60 The evidence of drug use was only "propensity evidence" in this sense if it might cause the jury to infer that the defendants did not have a reasonable belief that the complainants were 16 or over, that being the only live issue. In my view, there was no likelihood of such an impermissible inference being drawn. The two matters were unconnected. The fact that Mark, for example, took drugs himself and provided them to S said nothing about whether he did, or did not, reasonably believe that S was 16 or older.
61 The position would be quite different in a case where a defendant denied the act of penetration, and evidence was sought to be led of other sexual contact he had had with girls of a similar age. Evidence of that kind - in that context - would almost certainly have invited impermissible reasoning, that is, it would have caused the jury to infer that, by reason of that other (uncharged) conduct, the defendant was likely to have committed the offence charged.
62 There is a further reason why s.398A(2) was inapplicable. It is that the discreditable conduct in question formed part of the res gestae. This qualification to the exclusionary rule was also pointed out by Callaway JA in Best,[17] by reference to what was said by McHugh J and Brennan J respectively in Harriman v The Queen.[18] Both the drinking of alcohol and the consumption of drugs formed "inseparable features of a transaction consisting of connected events".[19]
63 To have excluded the drug evidence would, as the Judge said, have been highly artificial, even more so given that the defence raised no objection to the evidence about alcohol, which was being consumed at the same time as the drugs. The drug evidence was necessary to render the narrative complete and comprehensible[20], and to avoid the jury having to decide the case in a vacuum.[21]
Ground 2: The trial miscarried because the prosecutor called, but unjustifiably failed to lead evidence from, D, E and F.

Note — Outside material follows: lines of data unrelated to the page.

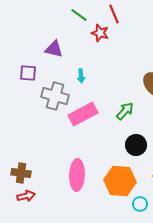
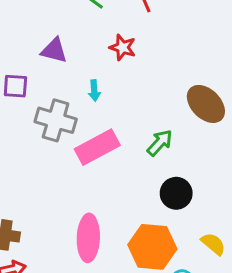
red star: (100, 33) -> (123, 47), moved

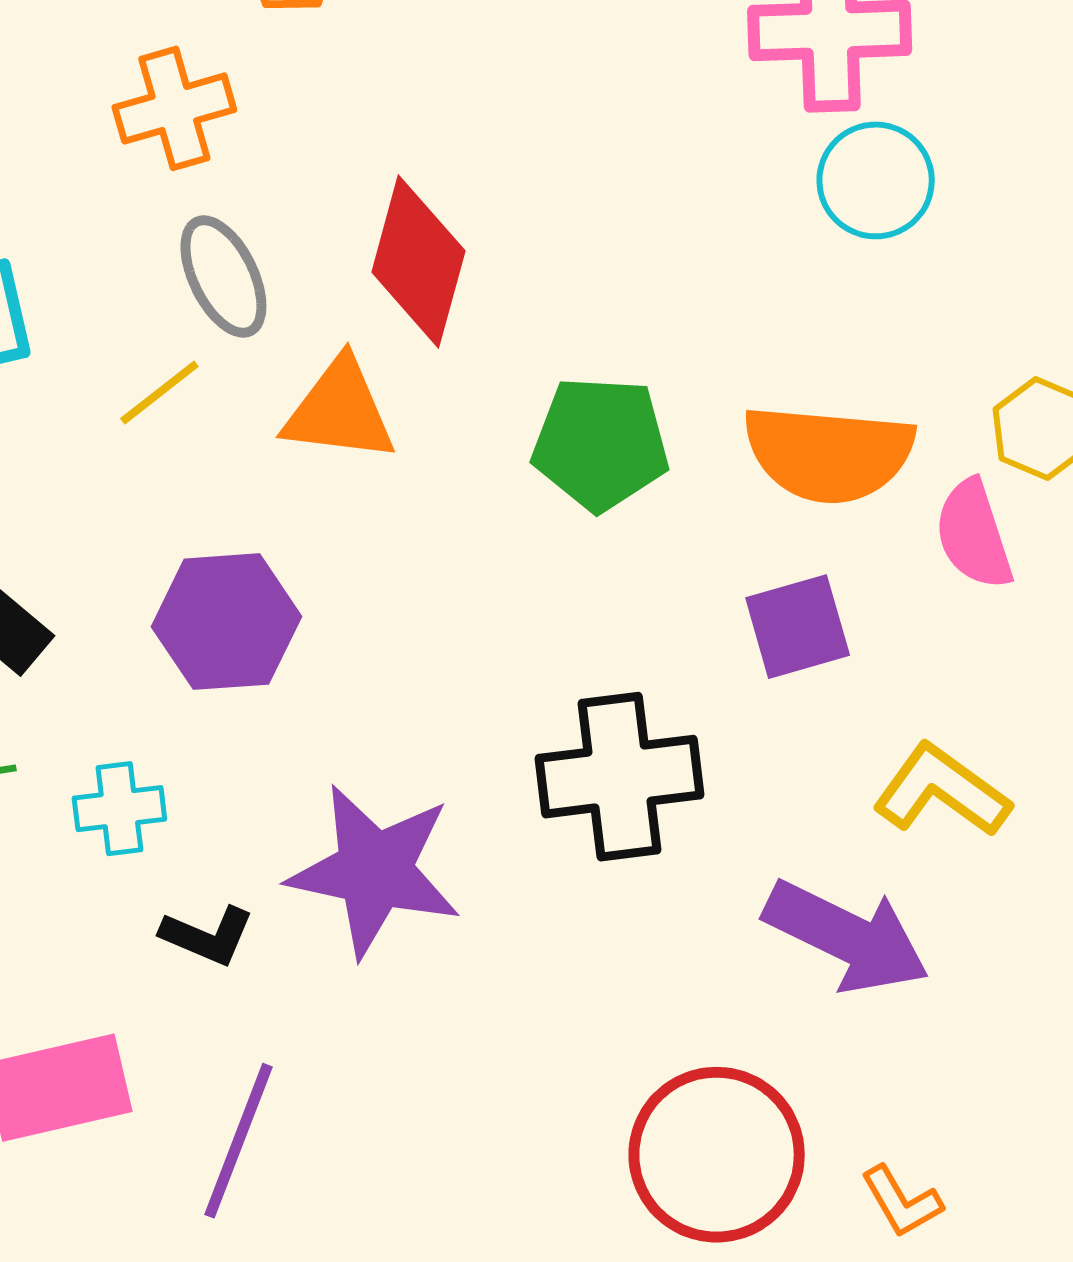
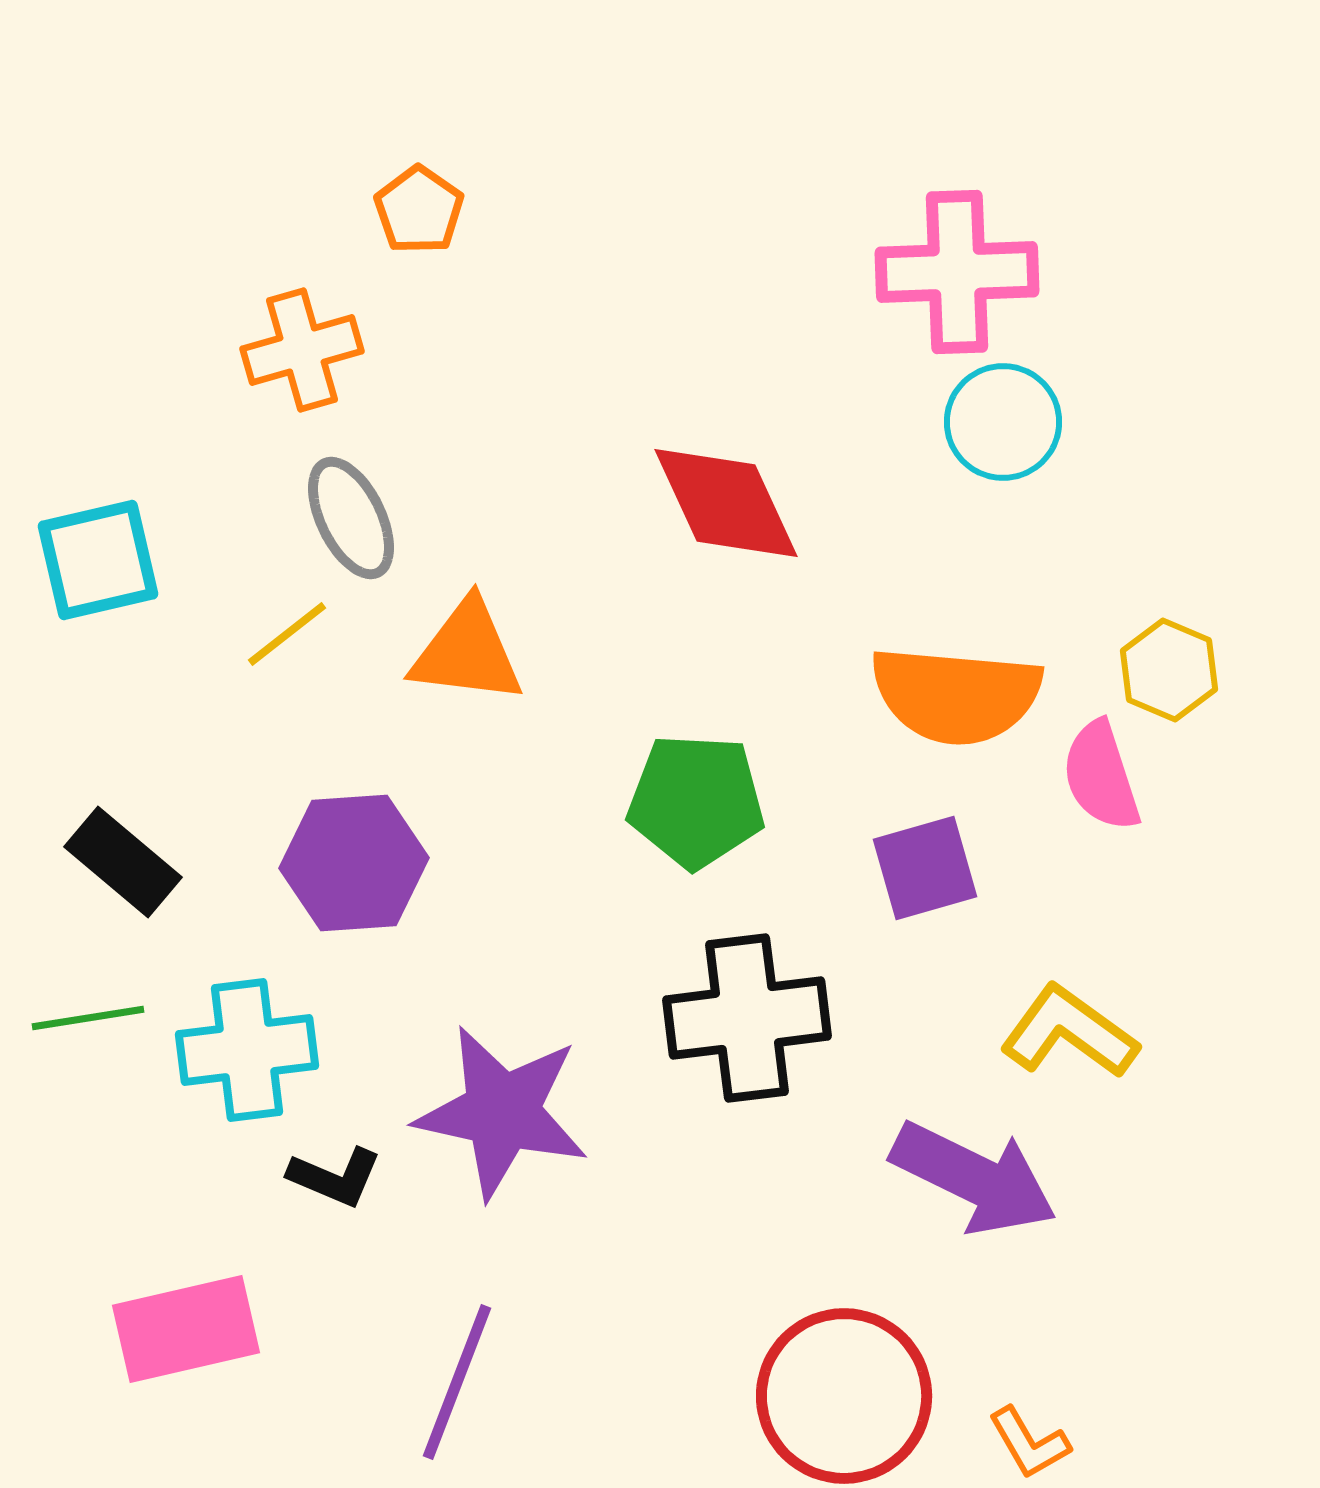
red diamond: (418, 261) -> (726, 503), moved, turned -40
green pentagon: (601, 444) -> (696, 801), moved
cyan cross: (119, 809) -> (247, 1050), size x1.5
purple line: (238, 1141) -> (457, 1382), moved

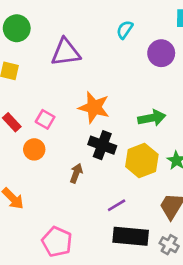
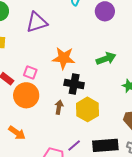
orange circle: (34, 149) -> (26, 95), size x1.6
yellow hexagon: (142, 160) -> (88, 109), moved
purple line: (117, 205) -> (74, 145), moved

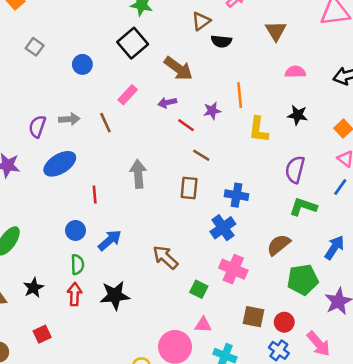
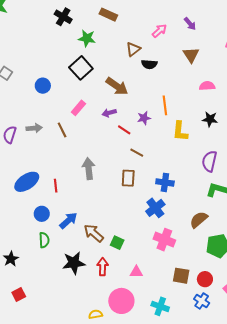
blue ellipse: (60, 164) -> (27, 182), moved
brown arrow: (165, 257) -> (94, 233), moved
green square: (199, 289) -> (117, 243), moved
red arrow: (75, 294) -> (103, 267), moved
pink triangle: (203, 325) -> (136, 272), moved

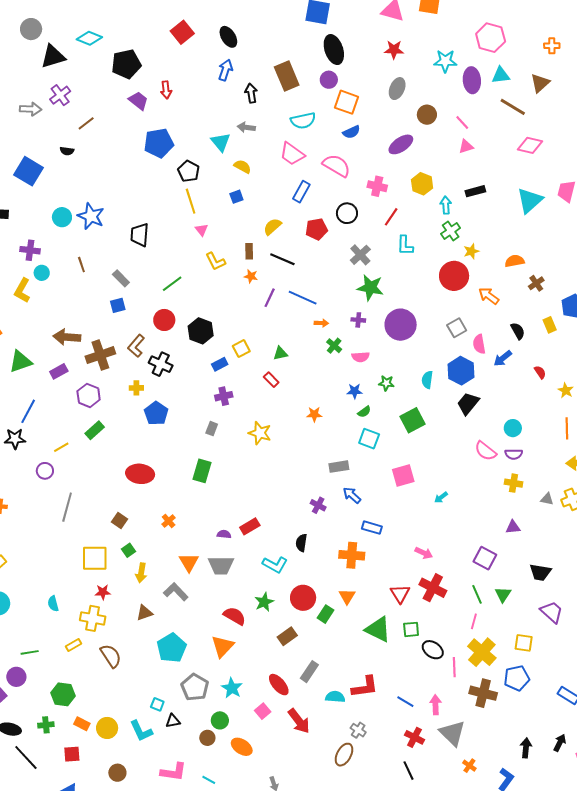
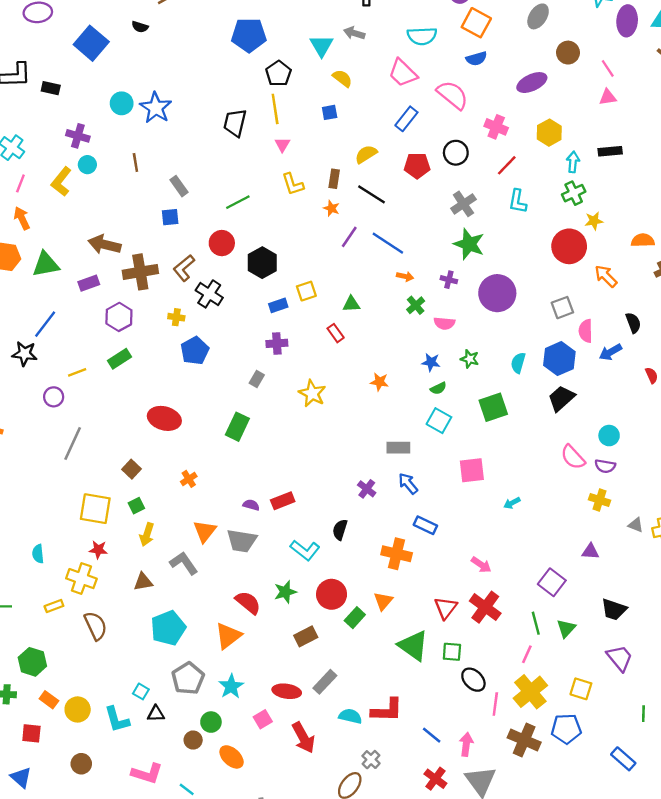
black trapezoid: (140, 235) -> (235, 123), moved
red ellipse: (279, 685) -> (287, 691), turned -50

64 As noted earlier, each of D, E and F gave evidence that the complainants had lied about their ages on the weekend immediately preceding the weekend when they first met the applicants. This evidence was elicited from them in cross-examination. The prosecutor did not lead the evidence from them in chief. Counsel for Elmazovski argued that this set up an obvious - and adverse - distinction between these three witnesses, on the one hand, and M on the other, from whom the prosecutor did elicit evidence in chief about the complainants' having falsely stated to the applicants that they were 18.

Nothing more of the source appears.